I was trying to detect shared memory bank conflicts for matrix transposition kernels. The first kernel performs matrix transposition without padding, and hence should have bank conflicts, while the second kernel uses padding, and should not have bank conflicts.
However, profiling with NSight Compute in the memory workload section shows 0 bank conflicts for both kernels.
I implemented the kernels as device functions like so
// tiled, with padding (expecting no bank conflicts)
template <class value_type, class container_type = value_type*>
__device__
void
transpose_padded(container_type m1, container_type m2, size_t width)
{
__shared__ value_type tile[BLOCK_WIDTH][BLOCK_WIDTH+1];
// BLOCK_WIDTH = 32, global scope constant
auto row = blockDim.y*blockIdx.y + threadIdx.y;
auto col = blockDim.x*blockIdx.x + threadIdx.x;
auto index = row * width + col;
auto tr_row = blockDim.y * blockIdx.x + threadIdx.y;
auto tr_col = blockDim.x * blockIdx.y + threadIdx.x;
auto tr_index = tr_row * width + col;
auto local_x = threadIdx.x;
auto local_y = threadIdx.y;
tile[local_x][local_y] = m1[index];
__syncthreads();
if (tr_row < width && tr_col < width)
{
m2[tr_index] = tile[local_y][local_x];
}
return;
}
// tiled, without padding (expecting bank conflicts)
template <class value_type, class container_type = value_type*>
__device__
void
transpose_tiled(container_type input, container_type output, size_t width)
{
// assuming square blocks
extern __shared__ value_type input_tile[];
auto row = blockDim.y*blockIdx.y + threadIdx.y;
auto col = blockDim.x*blockIdx.x + threadIdx.x;
auto matrix_index = row*width + col;
auto tr_row = col;
auto tr_col = row;
auto tr_index = tr_row*width + tr_col;
// coalesced global memory access
auto shared_index = threadIdx.y*blockDim.x+threadIdx.x;
input_tile[shared_index]= input[matrix_index];
__syncthreads();
if (tr_row < width && tr_col < width)
output[tr_index] = input_tile[shared_index];
return;
}
The input matrix that I used had dimensions 100x100. In both kernels, the block sizes are 32x32 threads.
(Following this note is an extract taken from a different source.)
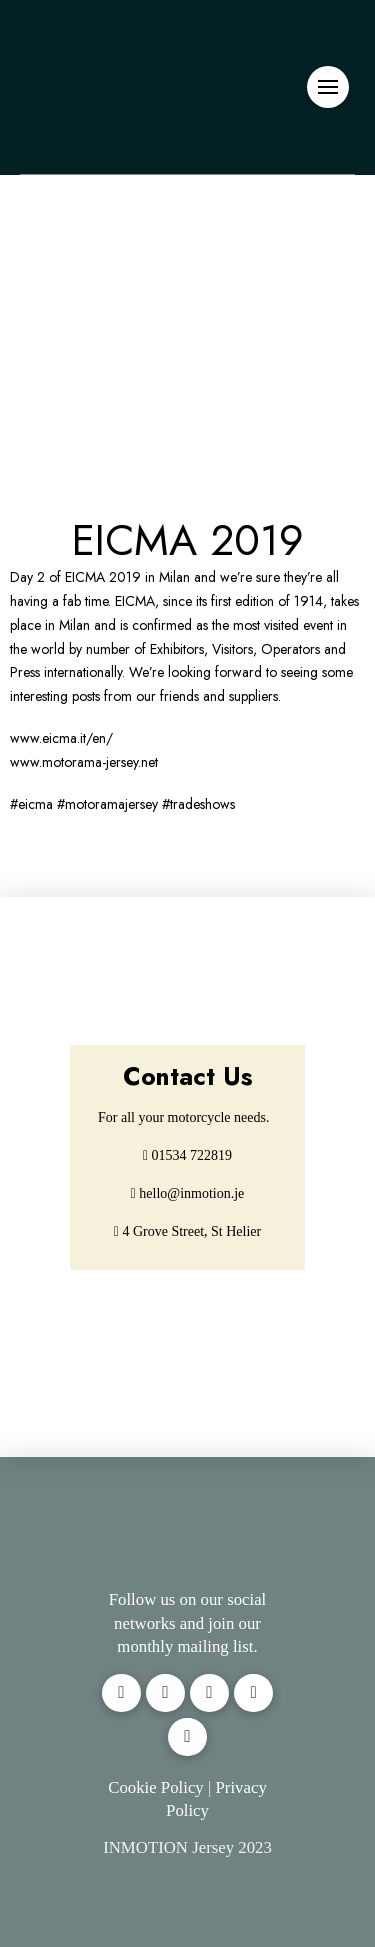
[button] (328, 87)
The instantiations have value type double.
Are there really no bank conflicts, or is this caused by something else altogether? What other information from other sections can I use to determine whether there could be bank conflicts or not?
For a block dimension of 32x32, I wouldn't expect either kernel to demonstrate bank conflicts. Bank conflicts are covered in many resources including many questions here on the cuda
tag, so I shall summarize briefly.
Bank conflicts arise when two or more threads in the same warp (and during the same instruction) are doing a shared load, or a shared store, where the locations referenced by those two threads are in the same bank but not the same location.
A bank can be roughly described as a column in shared memory, when the shared memory is thought of as a 2D array with a width of 32 banks times 32-bit quantities per bank, i.e. a width of 128 bytes.
Those definitions should provide a fairly complete understanding and cover the majority of cases of interest. We can derive one observation from those, namely that the same access pattern (adjacent threads accessing adjacent elements in memory) that works nicely for global memory coalesced loads/stores also works nicely to avoid bank conflicts. (It's not the only pattern that works nicely for shared memory, but it is one canonical pattern.)
Turning to your codes, then:
You've already indicated (correctly) that you don't expect shared bank conflicts on the first code. The shared load in that code:
= tile[local_y][local_x];
has threadIdx.x
(or an index that includes threadIdx.x
without any multiplicative factors on it) as the last subscript, which is a canonical pattern in CUDA for "nice" access. It indicates that adjacent threads will read from adjacent locations in memory. This works well for both global and shared memory.
For the shared store:
tile[local_x][local_y] =
at first glance this would appear to be "columnar" access across the warp, canonically bad for CUDA (whether global or shared) but you are using the shared memory offset-the-columns-by-1 trick:
__shared__ value_type tile[BLOCK_WIDTH][BLOCK_WIDTH+1];
^^
so that situation is handled/sorted also. No bank conflicts expected here, for 32x32 block config (all 32 threads in each warp will have monotonically increasing threadIdx.x
and constant threadIdx.y
).
For the second code, there is only one indexing pattern used for both shared store and shared load:
input_tile[shared_index]=
= input_tile[shared_index];
which is:
auto shared_index = threadIdx.y*blockDim.x+threadIdx.x;
Therefore, to answer the question of bank conflicts in this case, we need only study one access pattern. Let's see if we can take the same shortcut. Does the indexing pattern include threadIdx.x
with no multiplicative factors on it (in the last subscript)? Yes. Therefore, adjacent threads in the warp will access adjacent locations in memory, and this is a canonically good pattern, i.e. no bank conflicts.